Having less to invest each month potentially translates to lower retirement funds, which could mean you may not be able to maintain the same standard of living into retirement. 

Impact # 2: Need more wealth to maintain standard of living  

If it costs more to maintain your standard of living, it means you’ll require a larger asset base by the time you reach retirement age.  

For instance, using the above example where a $100,000 p.a. standard of living now costs $120,000 p.a. if you plan to retire at age 60 and aim to have enough money in case you live to at least age 95 (although spending 30% less after age 80), you’ll need an additional $400,000 in retirement savings in today’s dollars ($2.05 million versus $2.45 million). In other words, you’ll need roughly 20% more in retirement assets to maintain your current standard of living. 

Spending is invisible – make it visible  

Blogger extraordinaire, Seth wrote recently, “We’re not very good at paying attention to invisible or gradual outputs. The trick is simple: If it’s important, make it visible”.  

The truth is much of our spending is invisible. Numerous small transactions and automatic direct debits go unnoticed. 

To effectively manage cash flow, I make it visible by categorising my family’s expenses into eight categories each month – a practice I’ve maintained for many years, requiring just half an hour of my time. 

My advice is to focus on categories where overspending is likely, such as wine for me, apparel shopping for my wife, and dining out for both of us. We also separately account for expenses like gifts and holidays. 

All other expenses (excluding investments) are classified into either discretionary or non-discretionary categories. Since it’s harder to overspend on non-discretionary items, our aim is to keep discretionary spending within an annual budget. 

This method isn’t time-consuming, but it gives us valuable information and makes our spending visible and easier to manage. 

If your spending is invisible, it will be impossible to manage.  

Small sacrifices now, avoid big ones later 

Failing to invest adequately before retirement could force significant compromises on your lifestyle during this phase.  

However, making modest sacrifices now could potentially eliminate the need for any sacrifices in retirement. A bit of discomfort today could prevent much tougher decisions later.
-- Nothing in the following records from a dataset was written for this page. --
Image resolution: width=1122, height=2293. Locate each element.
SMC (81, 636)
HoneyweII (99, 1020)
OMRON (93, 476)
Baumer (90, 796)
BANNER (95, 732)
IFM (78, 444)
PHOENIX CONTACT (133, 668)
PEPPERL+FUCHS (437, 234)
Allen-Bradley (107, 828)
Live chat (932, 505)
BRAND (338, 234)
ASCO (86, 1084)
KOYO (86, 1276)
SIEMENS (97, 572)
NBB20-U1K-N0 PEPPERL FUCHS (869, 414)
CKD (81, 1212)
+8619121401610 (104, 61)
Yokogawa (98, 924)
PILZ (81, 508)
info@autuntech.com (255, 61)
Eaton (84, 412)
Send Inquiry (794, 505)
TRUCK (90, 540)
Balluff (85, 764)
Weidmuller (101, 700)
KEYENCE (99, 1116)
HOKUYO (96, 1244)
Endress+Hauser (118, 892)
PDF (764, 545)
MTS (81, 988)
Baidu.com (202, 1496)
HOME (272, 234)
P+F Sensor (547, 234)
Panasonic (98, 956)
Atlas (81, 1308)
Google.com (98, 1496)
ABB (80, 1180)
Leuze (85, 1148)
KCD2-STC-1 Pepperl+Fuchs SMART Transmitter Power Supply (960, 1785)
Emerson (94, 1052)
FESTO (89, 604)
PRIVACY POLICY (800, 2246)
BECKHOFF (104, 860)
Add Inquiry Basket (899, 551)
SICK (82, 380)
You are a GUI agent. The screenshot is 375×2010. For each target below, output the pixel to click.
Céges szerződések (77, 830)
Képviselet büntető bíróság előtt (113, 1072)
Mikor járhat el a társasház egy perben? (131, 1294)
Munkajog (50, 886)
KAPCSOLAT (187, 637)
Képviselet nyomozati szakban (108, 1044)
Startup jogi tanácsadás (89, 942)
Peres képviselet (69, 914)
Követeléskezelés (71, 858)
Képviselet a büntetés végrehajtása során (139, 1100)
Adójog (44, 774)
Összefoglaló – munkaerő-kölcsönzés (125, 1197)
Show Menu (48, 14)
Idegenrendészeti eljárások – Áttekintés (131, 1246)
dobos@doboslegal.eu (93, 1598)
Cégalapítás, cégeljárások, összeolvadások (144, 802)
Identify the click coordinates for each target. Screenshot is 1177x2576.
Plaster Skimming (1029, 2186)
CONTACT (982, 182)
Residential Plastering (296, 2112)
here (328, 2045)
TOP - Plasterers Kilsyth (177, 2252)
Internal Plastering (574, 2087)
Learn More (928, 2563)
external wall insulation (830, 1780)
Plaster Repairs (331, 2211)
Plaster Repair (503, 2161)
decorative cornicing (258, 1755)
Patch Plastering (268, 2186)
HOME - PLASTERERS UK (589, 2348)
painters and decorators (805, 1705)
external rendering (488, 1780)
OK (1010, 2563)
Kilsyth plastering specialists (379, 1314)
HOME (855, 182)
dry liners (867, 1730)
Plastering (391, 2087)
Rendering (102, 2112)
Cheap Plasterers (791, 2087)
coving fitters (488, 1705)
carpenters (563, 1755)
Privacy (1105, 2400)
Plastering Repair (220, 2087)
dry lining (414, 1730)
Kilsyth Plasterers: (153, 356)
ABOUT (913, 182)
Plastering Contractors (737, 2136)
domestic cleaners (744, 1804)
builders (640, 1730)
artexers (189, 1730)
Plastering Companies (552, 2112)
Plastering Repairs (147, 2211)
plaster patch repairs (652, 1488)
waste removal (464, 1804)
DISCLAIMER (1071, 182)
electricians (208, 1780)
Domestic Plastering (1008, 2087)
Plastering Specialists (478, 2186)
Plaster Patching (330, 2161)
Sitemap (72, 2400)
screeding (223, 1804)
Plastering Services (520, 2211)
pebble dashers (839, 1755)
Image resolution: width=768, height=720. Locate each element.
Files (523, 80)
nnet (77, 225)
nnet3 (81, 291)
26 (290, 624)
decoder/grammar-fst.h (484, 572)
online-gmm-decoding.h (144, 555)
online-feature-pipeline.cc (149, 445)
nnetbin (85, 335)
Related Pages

The consequences of spending choices are inevitable; they can only be postponed. 

Therefore, to preserve your ability to invest, it may be necessary to streamline your spending on living expenses. 

Maybe you need to take more risk?   

If you’re concerned about not accumulating enough wealth by retirement age, you might consider taking on more investment risk, which can be approached in two ways. 

Firstly, allocate more of your assets to growth investments like shares, as I discussed recently in a recent blog. Although this strategy typically entails higher volatility, over the long term, it should enhance investment returns. 

Secondly, leveraging or borrowing to invest can amplify your investment returns. Based on my analysis, borrowing to invest in high-quality property, for example, could potentially yield an after-tax return exceeding 13% p.a. if you hold the property for at least a couple of decades. Nearly half of this return stems from leveraging, not the property itself.  

Begin with the end in mind 

One of Dr Stephen Covey’s “7 Habits of Highly Effective People” was that they ‘begin with the end in mind’.  

Applying this principle to financial planning involves first determining the amount of wealth required for a comfortable retirement. Next, you must devise a strategy to close the gap between your current wealth and the calculated retirement goal. 

Having a well-defined plan gives you comfort that you are safely progressing towards a secure retirement, despite the cost-of-living increases.